Check every line of the entries that follow, and copy the ones containing "Proglašena".

# # # # #

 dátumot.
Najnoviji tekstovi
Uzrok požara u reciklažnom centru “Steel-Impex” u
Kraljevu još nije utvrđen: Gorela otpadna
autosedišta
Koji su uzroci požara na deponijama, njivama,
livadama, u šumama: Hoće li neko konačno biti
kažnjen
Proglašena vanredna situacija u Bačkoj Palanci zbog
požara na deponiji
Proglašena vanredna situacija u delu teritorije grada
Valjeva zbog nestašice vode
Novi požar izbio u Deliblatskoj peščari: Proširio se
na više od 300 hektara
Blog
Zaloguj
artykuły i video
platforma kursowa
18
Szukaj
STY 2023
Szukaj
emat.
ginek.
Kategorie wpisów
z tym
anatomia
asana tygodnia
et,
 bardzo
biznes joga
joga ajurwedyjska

# # # # #

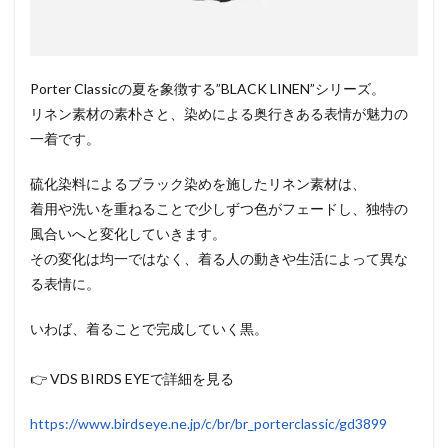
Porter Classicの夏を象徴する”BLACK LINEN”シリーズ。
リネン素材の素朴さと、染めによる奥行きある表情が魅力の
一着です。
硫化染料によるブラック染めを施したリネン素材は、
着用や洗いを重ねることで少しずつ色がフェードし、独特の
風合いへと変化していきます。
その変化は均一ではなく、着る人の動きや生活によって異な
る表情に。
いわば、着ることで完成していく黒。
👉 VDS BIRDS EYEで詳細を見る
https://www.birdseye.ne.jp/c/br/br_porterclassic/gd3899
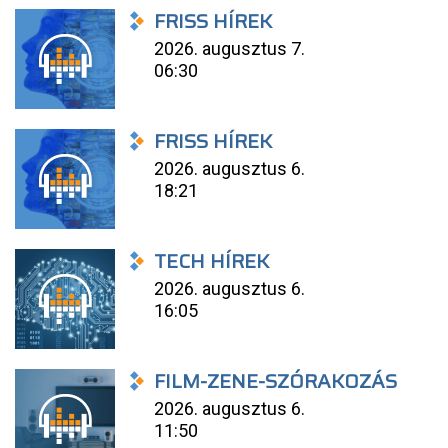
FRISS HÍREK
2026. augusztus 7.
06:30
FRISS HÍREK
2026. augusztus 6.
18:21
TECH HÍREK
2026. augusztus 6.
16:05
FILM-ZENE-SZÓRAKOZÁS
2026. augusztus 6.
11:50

# # # # #

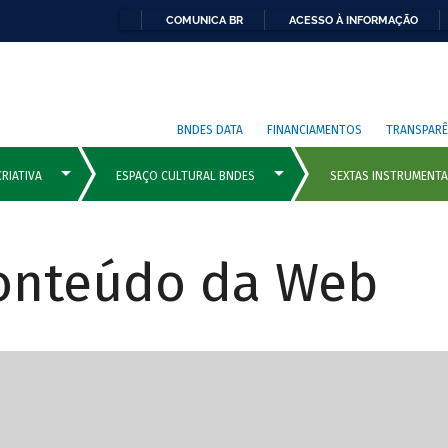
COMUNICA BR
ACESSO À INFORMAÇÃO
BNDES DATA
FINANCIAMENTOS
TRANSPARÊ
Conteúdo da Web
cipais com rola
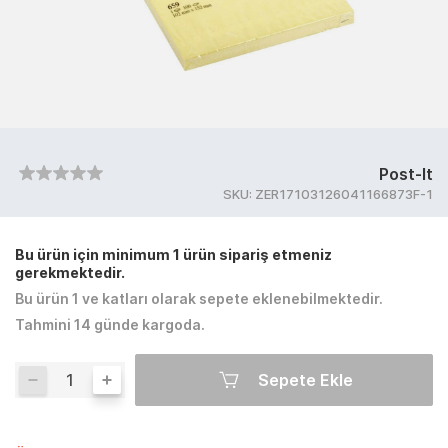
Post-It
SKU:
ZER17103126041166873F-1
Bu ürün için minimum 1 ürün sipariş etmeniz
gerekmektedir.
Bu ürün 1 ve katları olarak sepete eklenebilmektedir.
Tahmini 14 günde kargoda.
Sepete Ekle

# # # # #

*Answer to the problem:*
Proglašena vanredna situacija u Bačkoj Palanci zbog
Proglašena vanredna situacija u delu teritorije grada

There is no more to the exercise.